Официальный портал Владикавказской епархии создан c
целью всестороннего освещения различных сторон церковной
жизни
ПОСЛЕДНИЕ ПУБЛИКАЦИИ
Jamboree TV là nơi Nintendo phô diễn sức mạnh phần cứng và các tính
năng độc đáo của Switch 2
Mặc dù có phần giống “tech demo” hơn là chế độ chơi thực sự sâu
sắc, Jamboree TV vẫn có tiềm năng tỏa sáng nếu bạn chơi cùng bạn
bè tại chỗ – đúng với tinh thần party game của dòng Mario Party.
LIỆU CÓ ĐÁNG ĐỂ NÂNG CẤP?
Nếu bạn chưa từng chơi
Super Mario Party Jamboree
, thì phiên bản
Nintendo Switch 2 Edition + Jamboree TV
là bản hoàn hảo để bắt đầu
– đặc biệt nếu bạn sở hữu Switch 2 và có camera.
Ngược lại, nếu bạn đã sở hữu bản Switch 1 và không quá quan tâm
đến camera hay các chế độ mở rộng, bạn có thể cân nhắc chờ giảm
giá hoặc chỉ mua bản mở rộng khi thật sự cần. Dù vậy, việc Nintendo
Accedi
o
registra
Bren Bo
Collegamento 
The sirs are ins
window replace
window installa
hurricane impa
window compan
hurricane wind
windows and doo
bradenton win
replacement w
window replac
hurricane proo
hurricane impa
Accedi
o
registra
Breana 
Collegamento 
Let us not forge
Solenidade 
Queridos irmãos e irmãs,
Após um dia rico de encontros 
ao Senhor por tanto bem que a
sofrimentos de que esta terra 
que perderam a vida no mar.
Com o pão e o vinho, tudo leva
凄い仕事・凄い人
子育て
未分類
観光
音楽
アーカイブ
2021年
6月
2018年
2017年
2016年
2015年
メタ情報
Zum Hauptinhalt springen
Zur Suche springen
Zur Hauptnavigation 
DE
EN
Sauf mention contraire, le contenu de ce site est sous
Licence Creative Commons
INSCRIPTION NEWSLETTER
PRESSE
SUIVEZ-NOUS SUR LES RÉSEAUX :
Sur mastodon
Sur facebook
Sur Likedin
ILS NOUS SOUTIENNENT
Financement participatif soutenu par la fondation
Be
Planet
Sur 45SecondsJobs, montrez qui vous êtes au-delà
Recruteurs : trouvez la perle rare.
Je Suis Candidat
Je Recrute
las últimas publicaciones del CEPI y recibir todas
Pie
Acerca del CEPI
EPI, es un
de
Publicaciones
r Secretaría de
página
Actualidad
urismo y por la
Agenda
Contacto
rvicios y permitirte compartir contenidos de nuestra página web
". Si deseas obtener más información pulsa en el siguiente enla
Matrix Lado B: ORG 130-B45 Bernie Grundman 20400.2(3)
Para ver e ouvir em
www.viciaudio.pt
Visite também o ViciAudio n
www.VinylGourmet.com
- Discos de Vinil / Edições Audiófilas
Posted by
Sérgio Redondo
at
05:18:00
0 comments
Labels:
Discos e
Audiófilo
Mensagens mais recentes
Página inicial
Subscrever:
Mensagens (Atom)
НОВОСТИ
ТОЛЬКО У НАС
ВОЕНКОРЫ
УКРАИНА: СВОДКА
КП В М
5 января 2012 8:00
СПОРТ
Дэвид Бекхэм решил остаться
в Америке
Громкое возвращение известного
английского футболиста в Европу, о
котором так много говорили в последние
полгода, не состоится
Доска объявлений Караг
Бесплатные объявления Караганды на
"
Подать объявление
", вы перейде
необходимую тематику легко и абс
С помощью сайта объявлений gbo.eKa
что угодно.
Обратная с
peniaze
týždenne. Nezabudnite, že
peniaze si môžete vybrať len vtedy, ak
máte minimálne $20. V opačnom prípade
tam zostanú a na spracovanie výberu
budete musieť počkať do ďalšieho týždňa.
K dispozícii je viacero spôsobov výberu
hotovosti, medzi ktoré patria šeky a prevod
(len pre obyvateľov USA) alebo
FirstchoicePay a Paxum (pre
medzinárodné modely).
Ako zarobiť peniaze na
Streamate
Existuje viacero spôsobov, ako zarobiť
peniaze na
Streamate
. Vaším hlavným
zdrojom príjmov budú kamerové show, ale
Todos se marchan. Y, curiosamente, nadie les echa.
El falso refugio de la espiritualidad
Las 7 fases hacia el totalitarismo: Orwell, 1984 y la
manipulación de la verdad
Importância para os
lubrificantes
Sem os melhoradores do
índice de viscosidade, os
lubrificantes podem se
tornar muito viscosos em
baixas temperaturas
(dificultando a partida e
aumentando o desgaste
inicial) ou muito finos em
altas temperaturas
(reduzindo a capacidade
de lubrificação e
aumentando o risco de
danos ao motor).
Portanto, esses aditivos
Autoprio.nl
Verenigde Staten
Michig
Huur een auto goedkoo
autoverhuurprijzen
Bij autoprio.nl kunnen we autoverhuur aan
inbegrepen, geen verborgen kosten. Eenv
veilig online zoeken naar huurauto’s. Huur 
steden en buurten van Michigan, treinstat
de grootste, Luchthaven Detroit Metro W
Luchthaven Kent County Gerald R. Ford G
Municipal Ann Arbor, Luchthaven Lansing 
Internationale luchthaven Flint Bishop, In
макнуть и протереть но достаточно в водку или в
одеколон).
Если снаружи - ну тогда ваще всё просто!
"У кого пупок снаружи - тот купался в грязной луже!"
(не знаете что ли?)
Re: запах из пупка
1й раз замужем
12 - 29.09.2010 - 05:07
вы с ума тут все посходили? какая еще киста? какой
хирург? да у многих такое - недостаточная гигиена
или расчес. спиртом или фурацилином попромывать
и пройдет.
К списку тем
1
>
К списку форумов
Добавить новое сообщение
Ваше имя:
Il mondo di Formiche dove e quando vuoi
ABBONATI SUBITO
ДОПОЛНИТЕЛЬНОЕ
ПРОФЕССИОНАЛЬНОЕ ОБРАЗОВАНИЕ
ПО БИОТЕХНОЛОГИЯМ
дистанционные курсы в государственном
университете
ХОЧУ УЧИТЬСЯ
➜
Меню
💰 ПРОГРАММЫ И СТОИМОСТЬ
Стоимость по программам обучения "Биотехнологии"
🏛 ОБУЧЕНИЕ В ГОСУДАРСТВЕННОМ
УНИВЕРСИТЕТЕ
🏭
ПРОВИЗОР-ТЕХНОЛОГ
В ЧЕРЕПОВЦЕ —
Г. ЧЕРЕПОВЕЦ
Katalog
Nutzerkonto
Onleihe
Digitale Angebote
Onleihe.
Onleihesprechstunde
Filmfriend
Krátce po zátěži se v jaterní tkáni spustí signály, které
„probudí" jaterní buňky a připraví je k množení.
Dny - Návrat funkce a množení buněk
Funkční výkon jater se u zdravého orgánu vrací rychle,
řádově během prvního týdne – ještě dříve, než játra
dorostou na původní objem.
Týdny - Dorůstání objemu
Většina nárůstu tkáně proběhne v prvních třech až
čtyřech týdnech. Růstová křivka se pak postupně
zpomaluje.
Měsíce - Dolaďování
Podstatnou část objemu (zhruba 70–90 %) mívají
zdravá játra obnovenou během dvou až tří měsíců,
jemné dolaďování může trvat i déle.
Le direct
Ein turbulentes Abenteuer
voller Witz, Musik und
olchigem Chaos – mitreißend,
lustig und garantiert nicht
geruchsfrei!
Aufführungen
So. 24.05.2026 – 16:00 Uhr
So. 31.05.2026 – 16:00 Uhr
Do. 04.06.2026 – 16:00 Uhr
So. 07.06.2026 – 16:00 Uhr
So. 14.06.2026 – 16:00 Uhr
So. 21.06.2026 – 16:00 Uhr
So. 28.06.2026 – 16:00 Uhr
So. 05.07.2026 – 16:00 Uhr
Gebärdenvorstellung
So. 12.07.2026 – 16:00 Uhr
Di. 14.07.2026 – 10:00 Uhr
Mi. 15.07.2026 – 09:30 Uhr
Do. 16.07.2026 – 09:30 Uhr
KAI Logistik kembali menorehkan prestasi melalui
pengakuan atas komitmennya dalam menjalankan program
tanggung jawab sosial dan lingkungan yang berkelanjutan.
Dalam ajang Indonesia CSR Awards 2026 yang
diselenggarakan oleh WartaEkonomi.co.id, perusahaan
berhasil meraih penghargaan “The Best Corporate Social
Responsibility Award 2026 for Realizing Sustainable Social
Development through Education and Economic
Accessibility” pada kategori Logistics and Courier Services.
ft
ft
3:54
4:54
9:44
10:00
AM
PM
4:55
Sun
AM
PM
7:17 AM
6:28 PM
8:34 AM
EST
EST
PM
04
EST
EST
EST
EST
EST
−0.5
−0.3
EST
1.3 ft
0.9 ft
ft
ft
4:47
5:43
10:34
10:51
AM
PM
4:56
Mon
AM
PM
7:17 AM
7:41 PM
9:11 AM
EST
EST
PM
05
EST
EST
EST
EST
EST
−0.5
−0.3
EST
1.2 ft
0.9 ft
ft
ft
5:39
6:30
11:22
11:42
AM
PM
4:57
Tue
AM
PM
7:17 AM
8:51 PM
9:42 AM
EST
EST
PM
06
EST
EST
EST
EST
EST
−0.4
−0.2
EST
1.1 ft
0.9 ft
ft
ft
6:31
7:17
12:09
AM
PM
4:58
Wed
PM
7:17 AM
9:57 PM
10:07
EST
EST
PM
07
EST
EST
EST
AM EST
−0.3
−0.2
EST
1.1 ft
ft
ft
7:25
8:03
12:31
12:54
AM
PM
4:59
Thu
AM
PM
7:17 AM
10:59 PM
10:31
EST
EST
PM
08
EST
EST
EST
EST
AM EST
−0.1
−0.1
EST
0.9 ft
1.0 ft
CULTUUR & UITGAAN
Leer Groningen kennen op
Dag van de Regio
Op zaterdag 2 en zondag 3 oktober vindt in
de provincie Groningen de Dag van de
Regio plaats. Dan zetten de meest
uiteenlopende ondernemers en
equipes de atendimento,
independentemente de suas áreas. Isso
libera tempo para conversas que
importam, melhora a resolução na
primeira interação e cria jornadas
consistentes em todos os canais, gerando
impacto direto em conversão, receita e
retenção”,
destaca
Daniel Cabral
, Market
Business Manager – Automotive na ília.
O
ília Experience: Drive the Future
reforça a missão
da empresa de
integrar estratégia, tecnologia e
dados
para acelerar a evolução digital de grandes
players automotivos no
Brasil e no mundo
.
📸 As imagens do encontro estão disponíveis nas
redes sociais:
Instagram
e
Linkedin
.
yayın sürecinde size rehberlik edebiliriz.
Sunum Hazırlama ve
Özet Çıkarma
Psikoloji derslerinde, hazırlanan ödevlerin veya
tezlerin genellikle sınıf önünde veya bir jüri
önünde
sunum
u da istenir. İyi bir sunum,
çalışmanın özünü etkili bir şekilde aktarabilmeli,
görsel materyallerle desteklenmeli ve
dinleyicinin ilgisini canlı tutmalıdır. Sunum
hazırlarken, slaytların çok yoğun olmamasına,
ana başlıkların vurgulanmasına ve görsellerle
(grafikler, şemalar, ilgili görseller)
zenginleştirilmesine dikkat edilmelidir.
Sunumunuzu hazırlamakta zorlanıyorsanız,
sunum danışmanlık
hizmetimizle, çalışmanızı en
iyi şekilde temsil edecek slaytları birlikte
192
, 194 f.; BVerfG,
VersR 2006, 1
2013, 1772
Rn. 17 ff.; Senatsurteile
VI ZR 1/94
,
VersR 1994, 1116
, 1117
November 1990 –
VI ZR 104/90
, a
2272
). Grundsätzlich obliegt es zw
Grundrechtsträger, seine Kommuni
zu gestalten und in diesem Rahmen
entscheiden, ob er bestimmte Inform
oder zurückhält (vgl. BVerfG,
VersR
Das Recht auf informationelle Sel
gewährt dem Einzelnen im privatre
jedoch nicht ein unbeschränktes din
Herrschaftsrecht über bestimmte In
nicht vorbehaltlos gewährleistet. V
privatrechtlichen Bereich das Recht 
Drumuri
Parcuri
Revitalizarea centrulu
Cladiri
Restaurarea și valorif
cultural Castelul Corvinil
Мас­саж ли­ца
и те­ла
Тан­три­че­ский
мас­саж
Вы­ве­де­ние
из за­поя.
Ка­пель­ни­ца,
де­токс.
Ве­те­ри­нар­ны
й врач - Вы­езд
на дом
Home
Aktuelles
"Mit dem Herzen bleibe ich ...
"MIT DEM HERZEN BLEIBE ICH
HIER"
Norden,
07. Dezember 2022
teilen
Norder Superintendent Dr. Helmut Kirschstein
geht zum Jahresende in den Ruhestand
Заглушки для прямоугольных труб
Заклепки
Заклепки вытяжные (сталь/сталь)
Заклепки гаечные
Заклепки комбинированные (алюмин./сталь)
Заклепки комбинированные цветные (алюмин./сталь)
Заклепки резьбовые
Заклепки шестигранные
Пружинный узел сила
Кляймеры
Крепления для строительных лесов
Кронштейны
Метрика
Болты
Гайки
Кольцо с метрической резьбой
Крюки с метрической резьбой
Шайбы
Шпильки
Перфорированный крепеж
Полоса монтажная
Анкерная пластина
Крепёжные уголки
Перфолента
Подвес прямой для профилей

◆ **Prompt**
Copy each line in the listing where "aumentando" appears.

◆ **Solution for this task**
aumentando o desgaste
aumentando o risco de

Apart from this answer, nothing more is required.